Все мужчины на один лад. Теодор сидит на постели возле сдвинутых в сторону тарелок, рубашка распахнута на его буйно поросшей рыжим волосом груди, — рубашка не особенно свежая после дороги, хорошо еще, что она немножко успела отвисеться, пока Теодор спал. Он чувствует, что обязан успокоить, утешить, что ли, эту девушку, жалующуюся на свою судьбу. И кроме того, он уже забыл о ломоте в пояснице, все тело отдохнуло, его переполняет неизбывная энергия, он слегка вытягивает под простыней голые ноги и шевелит пальцами правой ноги.

— Нет, детка, это не так, — сказал он, — пусть даже вы никогда не попадете в Италию, но в этой жизни есть нечто получше молитвы… Ведь не все же такие дураки, как ваш господин де Пра… девушка в один прекрасный день встречает мужчину, и вот тогда-то начинается их великое странствие, и вовсе оно не «Дево, радуйся»…

Дениза прервала его:

— Ну, поженятся, а дальше что? Все одно и то же, разве что мне повезет и у меня будет свой дом…
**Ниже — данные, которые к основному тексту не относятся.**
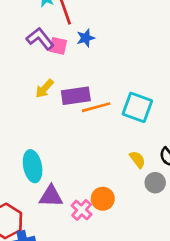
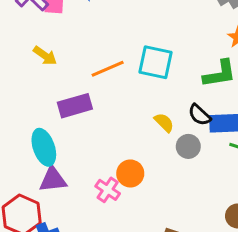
yellow arrow: (44, 89) -> (45, 56), turned -90
purple rectangle: (76, 96) -> (75, 106), moved
purple triangle: (51, 196) -> (53, 180), moved

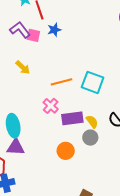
purple rectangle: (75, 106) -> (72, 118), moved
gray circle: (188, 146) -> (90, 138), moved
pink cross: (108, 190) -> (51, 106), moved

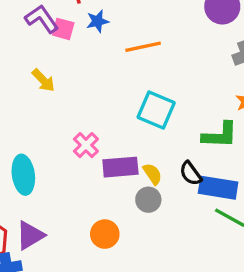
orange line: (61, 82) -> (143, 47), moved
purple triangle: (16, 147) -> (30, 235), moved, turned -36
orange circle: (66, 151) -> (105, 234), moved

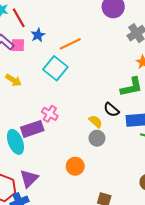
cyan square: (156, 110) -> (55, 68), moved, turned 30
purple rectangle: (120, 167) -> (32, 129), moved
black semicircle: (191, 173) -> (111, 110), moved

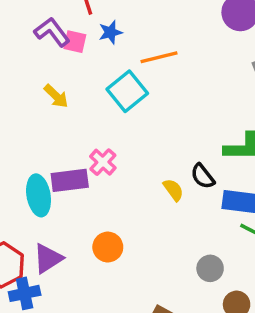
gray circle: (97, 138) -> (210, 268), moved
orange circle: (75, 166) -> (108, 247), moved

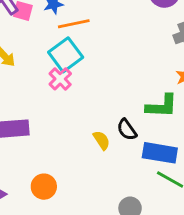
orange line: (159, 57) -> (74, 24), moved
pink cross: (103, 162) -> (60, 79), moved

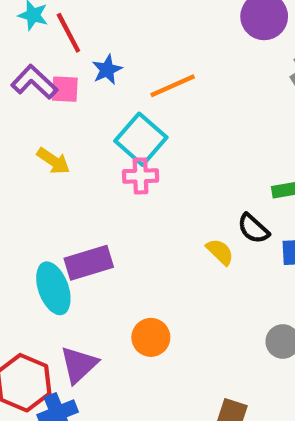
orange line: (74, 24) -> (173, 86), moved
pink cross: (60, 79) -> (141, 176), turned -35

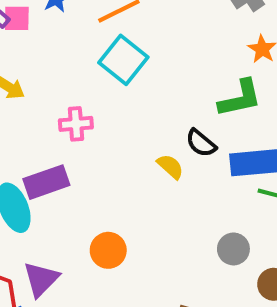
cyan square: (141, 139) -> (123, 60), moved
pink cross: (141, 176) -> (76, 124), moved

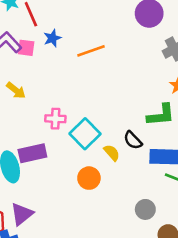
cyan square: (123, 60) -> (85, 134), moved
orange circle: (108, 250) -> (89, 178), moved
Все книги, которые он листал в Нормандии у своего дяди-цареубийцы, всё, что прочел он летом на чердаке, пришло ему на память, и Теодору вдруг почудилось, что эта комнатушка, невинная девица, присевшая рядом с ним на краешек постели, — все это просто сценка минувшего века, когда волокитство считалось делом первостатейной важности, и он припомнил романы, где героями были совратители — юноши вроде него, которые, получив с годами подагру и плешь, впадали к старости в благочестие. Он вдруг всем телом почувствовал блаженное состояние, давно обуздываемую силу. Только ни в коем случае не торопиться. Все удовольствие именно в медлительности.

— Выдадут тебя замуж, детка, непременно выдадут… Этим всегда дело кончается. Послушай-ка… Тебе нравилось сидеть вот так с господином де Пра, слушать его рассказы, а? Нравилось. Он, надо признаться, хорошо говорил. Но ведь он к тому же красив собой, молод?